## PROBLEM DETAILS:
Report each line of the data that includes the word "Aktif".

## DATA EXTRACT:
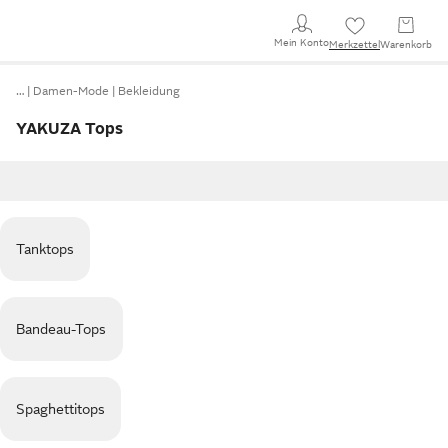
Mein Konto
Merkzettel
Warenkorb
…
Damen-Mode
Bekleidung
YAKUZA Tops
Tanktops
Bandeau-Tops
Spaghettitops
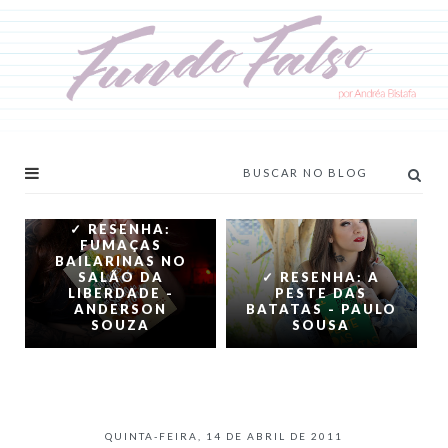
✓ RESENHA:
FUMAÇAS
BAILARINAS NO
SALÃO DA
✓ RESENHA: A
LIBERDADE -
PESTE DAS
ANDERSON
BATATAS - PAULO
SOUZA
SOUSA
QUINTA-FEIRA, 14 DE ABRIL DE 2011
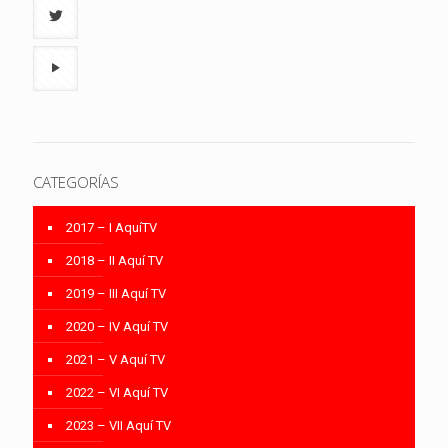
CATEGORÍAS
2017 – I AquíTV
2018 – II Aquí TV
2019 – III Aquí TV
2020 – IV Aquí TV
2021 – V Aquí TV
2022 – VI Aquí TV
2023 – VII Aquí TV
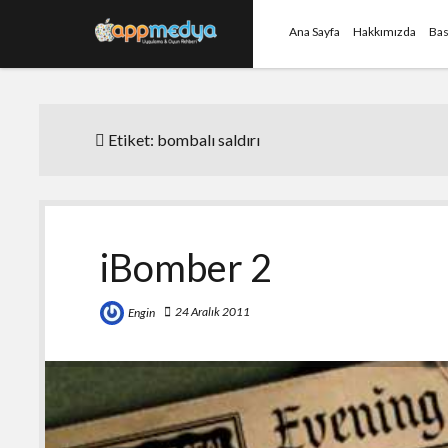
Ana Sayfa
Hakkımızda
Bas
Etiket:
bombalı saldırı
iBomber 2
24 Aralık 2011
Engin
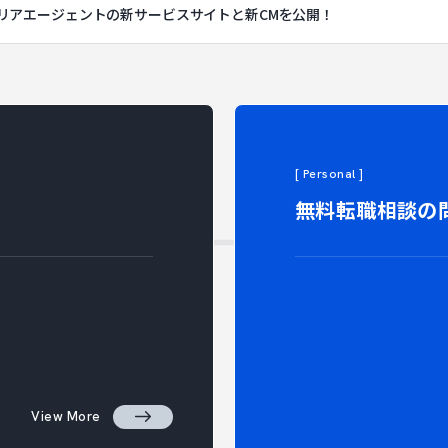
リアエージェントの新サービスサイトと新CMを公開！
CT 
[ Personal ]
無料転職相談の
View More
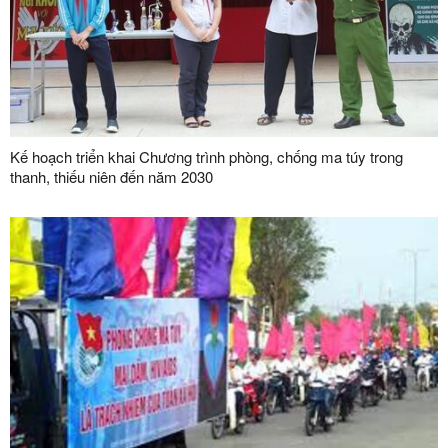
Kế hoạch triển khai Chương trình phòng, chống ma túy trong
thanh, thiếu niên đến năm 2030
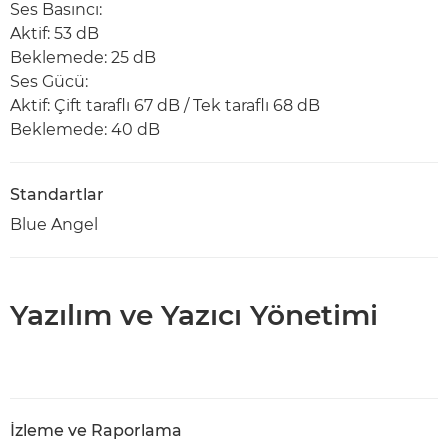
Ses Basıncı:
Aktif: 53 dB
Beklemede: 25 dB
Ses Gücü:
Aktif: Çift taraflı 67 dB / Tek taraflı 68 dB
Beklemede: 40 dB
Standartlar
Blue Angel
Yazılım ve Yazıcı Yönetimi
İzleme ve Raporlama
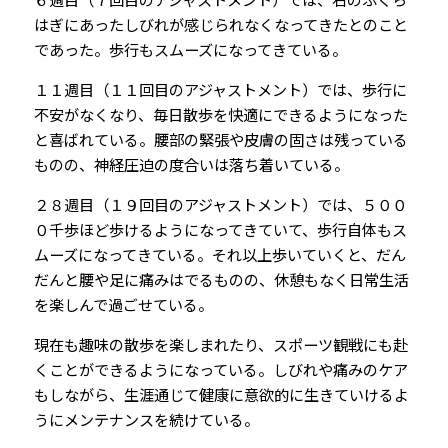
はぎにあったしびれが感じられなくなってきたとのこと
であった。歩行もスムーズになってきている。
１１週目（１１回目のアジャストメント）では、歩行に
不安がなくなり、毎日散歩を快適にできるようになった
と喜ばれている。腰部の緊張や皮膚の固さは残っている
ものの、神経圧迫の度合いは落ち着いている。
２８週目（１９回目のアジャストメント）では、５００
０千歩ほど歩けるようになってきていて、歩行自体もス
ムーズになってきている。それ以上歩いていくと、だん
だんと腰や足に痛みはでるものの、休憩もなく日常生活
を楽しんで過ごせている。
現在も趣味の散歩を楽しまれたり、スポーツ観戦にも赴
くことができるようになっている。しびれや痛みのケア
もしながら、生涯通じて健康に意欲的に生きていけるよ
うにメンテナンスを続けている。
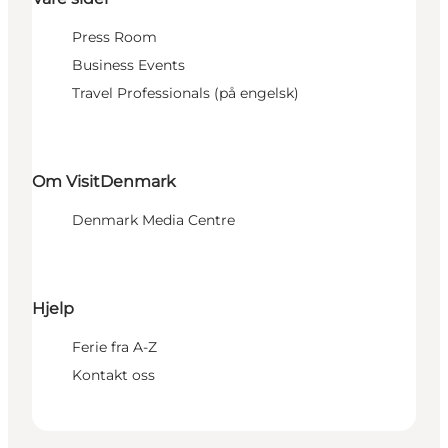
Press Room
Business Events
Travel Professionals (på engelsk)
Om VisitDenmark
Denmark Media Centre
Hjelp
Ferie fra A-Z
Kontakt oss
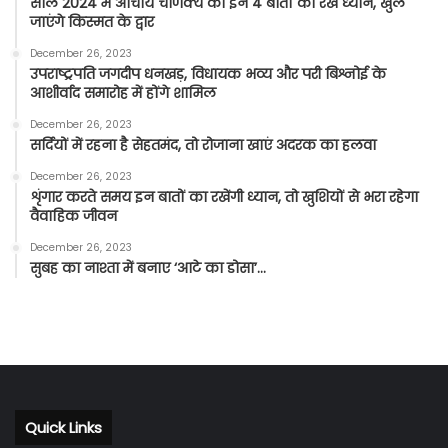
साल 2024 में आचार्य चाणक्य की इन 4 बातों का रखें ध्यान, खुल
जाएंगे किस्मत के द्वार
December 26, 2023
उपराष्ट्रपति जगदीप धनखड़, विधायक भव्य और परी बिश्नोई के
आशीर्वाद समारोह में होंगे शामिल
December 26, 2023
सर्दियों में रहना है सेहतमंद, तो रोजाना खाएं अदरक का हलवा
December 26, 2023
शृंगार करते समय इन बातों का रखेंगी ध्यान, तो खुशियों से भरा रहेगा
वैवाहिक जीवन
December 26, 2023
सुबह का नाश्ता में बनाए ‘आटे का डोसा’…
Quick Links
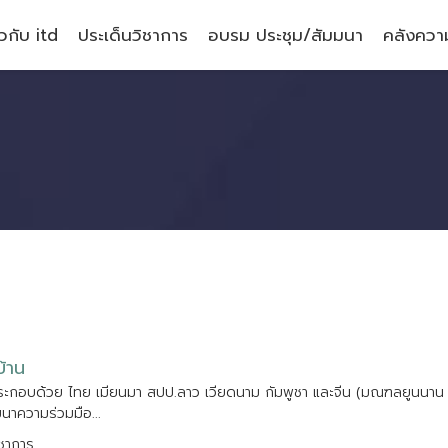
ยวกับ itd
ประเด็นวิชาการ
อบรม ประชุม/สัมมนา
คลังความ
บ
า
น
ร
ะ
ก
อ
บ
ด
ว
ย
ไ
ท
ย
เ
ม
ย
น
ม
า
ส
ป
ป
.
ล
า
ว
เ
ว
ย
ด
น
า
ม
ก
ม
พ
ช
า
แ
ล
ะ
จ
น
(
ม
ณ
ฑ
ล
ย
น
น
า
น
ฒ
น
า
ค
ว
า
ม
ร
ว
ม
ม
อ
.
.
.
ชาการ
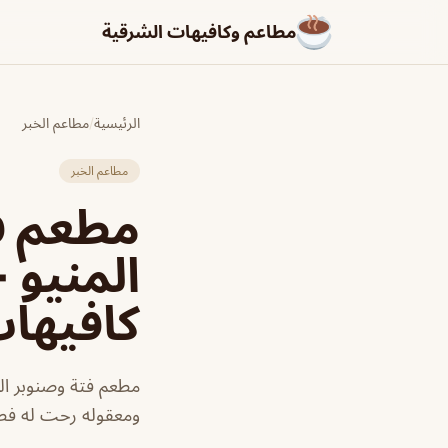
مطاعم وكافيهات الشرقية
الرئيسية
/
مطاعم الخبر
مطاعم الخبر
مطعم فت
المنيو 
كافيها
مطعم فتة وصنوبر ال
ومعقوله رحت له فط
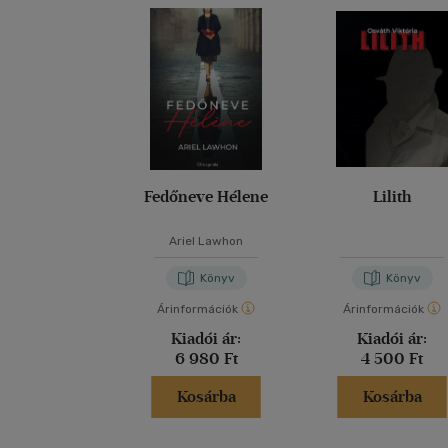
Fedőneve Hélene
Lilith
Ariel Lawhon
Könyv
Könyv
Árinformációk
Árinformációk
Kiadói ár:
Kiadói ár:
6 980 Ft
4 500 Ft
Kosárba
Kosárba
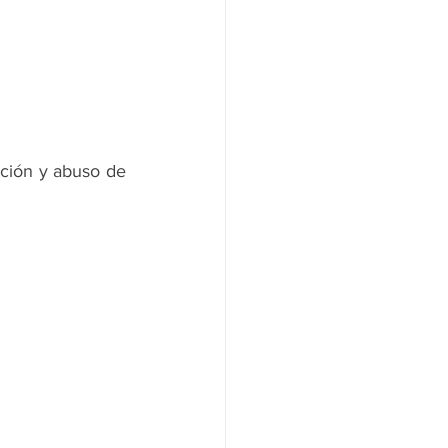
ción y abuso de 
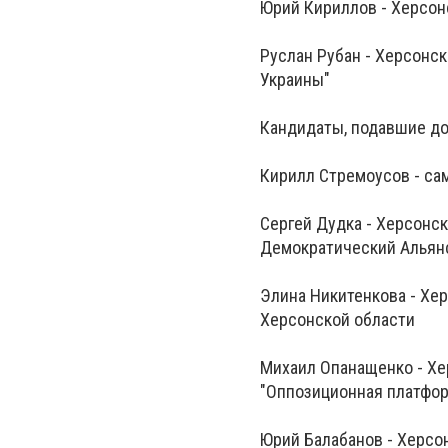
Юрий Кириллов - Херсонс
Руслан Рубан - Херсонс
Украины"
Кандидаты, подавшие до
Кирилл Стремоусов - с
Сергей Дудка - Херсонс
Демократический Альян
Элина Никитенкова - Хе
Херсонской области
Михаил Опанащенко - Хе
"Оппозиционная платфор
Юрий Балабанов - Херсо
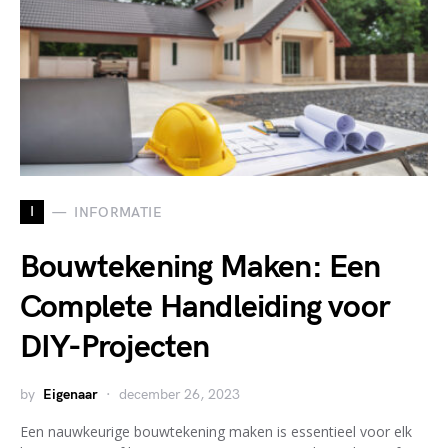
I
INFORMATIE
Bouwtekening Maken: Een
Complete Handleiding voor
DIY-Projecten
by
Eigenaar
december 26, 2023
Een nauwkeurige bouwtekening maken is essentieel voor elk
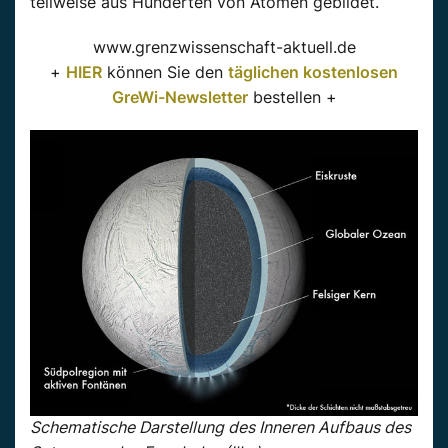
teilweise aus Hunderten von Atomen gebildet.
www.grenzwissenschaft-aktuell.de
+
HIER
können Sie den
täglichen kostenlosen
GreWi-Newsletter
bestellen +
Schematische Darstellung des Inneren Aufbaus des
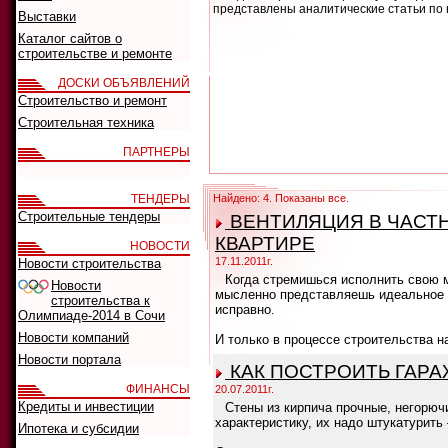
представлены аналитические статьи по 
Выставки
Каталог сайтов о
строительстве и ремонте
ДОСКИ ОБЪЯВЛЕНИЙ
Строительство и ремонт
Строительная техника
ПАРТНЕРЫ
ТЕНДЕРЫ
Найдено: 4. Показаны все.
Строительные тендеры
ВЕНТИЛЯЦИЯ В ЧАСТН
КВАРТИРЕ
НОВОСТИ
17.11.2011г.
Новости строительства
Когда стремишься исполнить свою 
Новости
мысленно представляешь идеальное ж
строительства к
исправно.
Олимпиаде-2014 в Сочи
Новости компаний
И только в процессе строительства н
Новости портала
КАК ПОСТРОИТЬ ГАРА
ФИНАНСЫ
20.07.2011г.
Кредиты и инвестиции
Стены из кирпича прочные, негорюч
характеристику, их надо штукатурить 
Ипотека и субсидии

## RESULT FOR THIS TASK:
Aktif: 53 dB
Aktif: Çift taraflı 67 dB / Tek taraflı 68 dB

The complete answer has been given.